Ho sempre avuto la passione per il vestire bene. L’incontro con la famiglia Missoni è avvenuto in Giappone: due anni fa cantavo L’Orfeo di Monteverdi, con la regia di Stefano Vizioli e i costumi firmati da Missoni. È stata una bellissima produzione, un Japan Orfeo, con inserti di teatro nō trasmessa anche dalla tv nipponica; a una recita è stato presente anche l’imperatore. Da questo incontro è nata l’idea di fare da testimonial: porto gli abiti di Missoni con orgoglio e grande piacere perché non solo si tratta di un marchio famoso, ma ha anche una accuratezza nei dettagli che pochi hanno.
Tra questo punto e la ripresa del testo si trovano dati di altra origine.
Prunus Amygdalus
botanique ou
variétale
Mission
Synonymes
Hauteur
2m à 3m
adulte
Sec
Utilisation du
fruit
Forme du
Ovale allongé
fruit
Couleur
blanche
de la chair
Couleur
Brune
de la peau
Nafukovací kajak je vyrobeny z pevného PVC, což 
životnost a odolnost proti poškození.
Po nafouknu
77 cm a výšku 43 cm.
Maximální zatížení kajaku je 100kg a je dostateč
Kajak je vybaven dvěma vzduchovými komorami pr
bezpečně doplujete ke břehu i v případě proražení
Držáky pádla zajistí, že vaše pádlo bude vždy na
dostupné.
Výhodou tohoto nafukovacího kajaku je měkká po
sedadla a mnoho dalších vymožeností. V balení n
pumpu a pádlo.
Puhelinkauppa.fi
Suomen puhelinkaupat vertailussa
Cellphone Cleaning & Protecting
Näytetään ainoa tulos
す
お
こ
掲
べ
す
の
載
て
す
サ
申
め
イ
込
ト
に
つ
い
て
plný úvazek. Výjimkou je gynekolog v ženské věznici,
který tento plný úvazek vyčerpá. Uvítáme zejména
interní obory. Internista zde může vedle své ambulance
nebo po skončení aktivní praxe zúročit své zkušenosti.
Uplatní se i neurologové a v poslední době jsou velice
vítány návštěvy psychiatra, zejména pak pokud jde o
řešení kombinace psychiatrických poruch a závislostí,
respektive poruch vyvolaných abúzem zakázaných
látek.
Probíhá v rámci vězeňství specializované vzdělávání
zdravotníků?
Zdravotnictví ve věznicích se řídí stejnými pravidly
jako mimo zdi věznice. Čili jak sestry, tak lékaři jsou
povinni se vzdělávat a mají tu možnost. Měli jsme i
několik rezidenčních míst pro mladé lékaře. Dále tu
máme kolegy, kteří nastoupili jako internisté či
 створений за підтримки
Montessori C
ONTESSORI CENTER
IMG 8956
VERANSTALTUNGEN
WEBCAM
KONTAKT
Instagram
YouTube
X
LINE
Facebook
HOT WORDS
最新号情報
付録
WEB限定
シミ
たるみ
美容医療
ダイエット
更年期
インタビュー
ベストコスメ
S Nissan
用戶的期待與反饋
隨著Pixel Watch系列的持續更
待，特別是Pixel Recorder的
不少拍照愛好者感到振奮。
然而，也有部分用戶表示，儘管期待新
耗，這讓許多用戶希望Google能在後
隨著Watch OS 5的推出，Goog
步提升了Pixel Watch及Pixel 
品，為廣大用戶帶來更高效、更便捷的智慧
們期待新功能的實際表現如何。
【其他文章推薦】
In fondo, quello della moda è un mondo che per alcuni aspetti simile al teatro: vedere una sfilata è un po’ come assistere a una recita d’opera, perché bisogna saper portare gli abiti, interpretarli.
Questo mi porta a chiederle quanto conta oggi l’apparenza nel teatro d’opera.
Credo che a teatro essere di bell’aspetto conti relativamente. Il corpo è un involucro: se io fossi più rotondo e avessi la mia credibilità, non ci sarebbe nessun Brad Pitt che tenga. L’apparenza ha una sua importanza ma deve essere accompagnata da una adeguata crescita interiore e culturale.
Come vive il suo rapporto con i social network?
Con discrezione. Non uso i social per esternare emozioni profonde perché credo che il privato vada custodito. Ci sono momenti nei quali ho l’esigenza di stare solo. Ciò detto, non posso negare che i social mi piacciano e mi divertano. A volte sono felice di far vedere qualche lato di me che non emerge dalle performance sul palco. Credo che i social siano utili perché consentono il nascere di nuove amicizie e per tenere i contatti soprattutto quando si è lontani. Di certo, hanno cambiato la vita di noi artisti: 20 anni fa, viaggiando per il mondo per lavoro, avevi la compagnia di un libro e poco di più, oggi i social aiutano a sentirsi meno soli.